Among right-wing movements and actions these dynamics have gone one step further. The Capitol Hill demonstrators went beyond the fence and the security services, entering the Capitol building and potentiating a face-to-face conflict between legislators and legislated. However the same paralysis overcame these actions too. The most significant events were minor skirmishes, interactions at the pulpit and idiotic figures walking through and stealing things. The confrontation of politicians and the “people” whimpered out as the rioters found neither significant resistance nor significant power. The goals of QAnon and the Stop the Steal protestors quickly found that actual political power was more diffuse and more liminal than the constraints and corridors of Capitol Hill.
Even when the fence is broken and the doors are kicked open the same folk political mechanisms played out. No serious change was either committed to or actioned. No revelations were revealed. This right-wing folk politics was as focused on the affect and the event as left-wing movements, unable to move beyond these initial skirmishes into a wider critique of American governance.
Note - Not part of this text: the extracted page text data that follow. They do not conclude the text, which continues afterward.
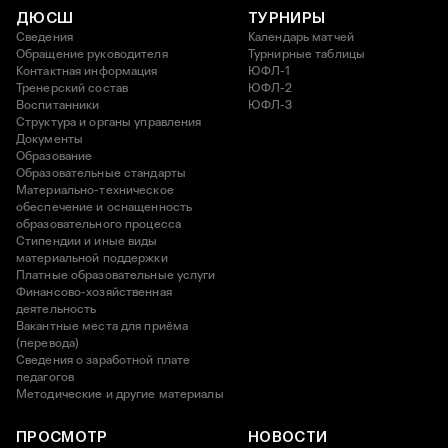
ДЮСШ
ТУРНИРЫ
Сведения
Календарь матчей
Обращение руководителя
Турнирные таблицы
Контактная информация
ЮФЛ-1
Тренерский состав
ЮФЛ-2
Воспитанники
ЮФЛ-3
Структура и органы управления
Документы
Образование
Образовательные стандарты
Материально-техническое
обеспечение и оснащенность
образовательного процесса
Стипендии и иные виды
материальной поддержки
Платные образовательные услуги
Финансово-хозяйственная
деятельность
Вакантные места для приёма
(перевода)
Сведения о заработной плате
педагогов
Методические и другие материалы
ПРОСМОТР
НОВОСТИ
Even going outwards toward more extreme movements on the right, such as siege accelerationist groups like Atomwaffen and National Action or militia-type movements like the Boogaloo Bois or the Proud Boys, the same folk political common sense remains as a barrier toward actual political power.
While the FBI may warn of these groups as constituting a white supremacist/far-right threat that is disruptive toward the normal functioning of social and political life, they are more like perforations along a membrane, neither truly threatening nor unfixable. The most extreme actions, such as the New Zealand mosque shootings or Dylann Roof, have been completely ineffectual in demanding new understandings of racial or ethnic dynamics (whether by encouraging a race war or allowing for greater action). They constitute a low-level form of civil conflict, taking part in counter-demonstrations during left-wing actions (like the George Floyd protests), organising anti-lockdown protests and being involved in quasi-terrorist activities (particularly in the case of siege/ACC groups).
This is a folk political violence caught in a mediatised climate that makes it easier for groups like this to emerge and advertise themselves. They constitute a domestic 4th generation warfare that is instantiated in localistic political formats and ideological culture wars (mediated by social media and network effects). However even this violence proves unable to little more than perforate the logistical sovereignty of modern nation-states. Logistical sovereignty being the diffusion of administrative power away from central government structures into semi-autonomous agencies with their own legal codifications and symbolic systems. Such autonomous power can be seen in agencies like Homeland Security, the FBI, the CIA or the Pentagon, acting as extensions of the security apparatus of American governance. Alternatively concepts like stakeholdership and subsidiarity comprise similar ideological presuppositions, as do organisational forms like platforms and stacks.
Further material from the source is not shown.